The city went against best practices when it awarded the project from A & T, instead of putting the it out to tender, Manhas wrote.

"In 2016, the City identified the Developer as a possible partner for the Housing Project and entered into a Letter of Intent with the Developer for such purposes. Even after it was clear that the goals of the Letter of Intent could not be achieved, the City continued to work solely with the Developer to move the Housing Project forward," Manhas wrote. "In the circumstances, it would have been prudent for the City to engage the broader development community through a Request for Proposals process to identify a number of possible arrangements for the provision of the Parkade and the Housing Project and the financial models associated with them."

The city did undertake some due diligence while negotiating with A & T Project Developments Inc., Manhas wrote. The city engaged a surveyor and obtained a report providing an initial estimate for the cost of the project.

"With respect to due diligence in relation to the costs of construction of the Parkade, the City did not undertake sufficient due diligence to protect itself," Manhas said. "Reliance on the advice of a quantity surveyor that was based on a preliminary design alone carried with it significant risk. The quantity surveyor had indicated that the costs of construction of the Parkade would be in the range of $14.6 million if undertaken through the City’s usual tender processes. It would have been reasonable for the City to anticipate costs may increase, and the fact that the Developer was indicating costs of $2 million less than the quantity surveyor’s estimate should have been a red flag for the City."

The city also initially estimated the cost of off-site works and providing services at $1 million – less than 10 per cent of the final cost to the city for the work.
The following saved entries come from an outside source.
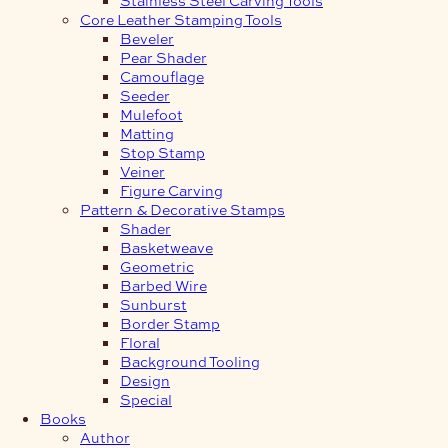
Core Leather Stamping Tools
Beveler
Pear Shader
Camouflage
Seeder
Mulefoot
Matting
Stop Stamp
Veiner
Figure Carving
Pattern & Decorative Stamps
Shader
Basketweave
Geometric
Barbed Wire
Sunburst
Border Stamp
Floral
Background Tooling
Design
Special
Books
Author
It is unclear how that estimate was developed, and the city should have done "greater due diligence in determining what work needed to be done and the cost of doing it," Manhas said.

Under the contract negotiated with A & T, approved by city council in 2017, the city assumed responsibility for all the financial risk of the project, he wrote.

"(T)o put it simply, the increased costs incurred by the City for the Parkade directly flow from the decision made by the City very early on to accept all risk associated with the Parkade as the Developer had indicated that the economics of the Housing Project were questionable otherwise. Having made that fundamental decision, the City saddled itself with the additional costs it incurred," Manhas wrote. 

The contract "was prepared by the Developer, was not vetted by City staff responsible for procurement matters, and was not brought to the City Council for consideration or approval." 

It "obligated the City to pay to the Developer the actual costs of construction of the Parkade, plus 5% on account of the Developer's overhead costs, plus an additional 5% on account of profit" and "did not include any limit on the maximum amount payable by the City to the developer." 

"There was no real disincentive to the Developer ensuring that costs remained reasonable," Manhas added later in the report.

Manhas is a lawyer with the Vancouver-based firm of Young Anderson, and an adjunct professor at UBC's Faculty of Law, specializing in municipal law. In addition, he frequently gives lectures on local government law and civil litigation issues at events hosted by the Continuing Legal Education Society, the Local Government Management Association and the Justice Institute of British Columbia.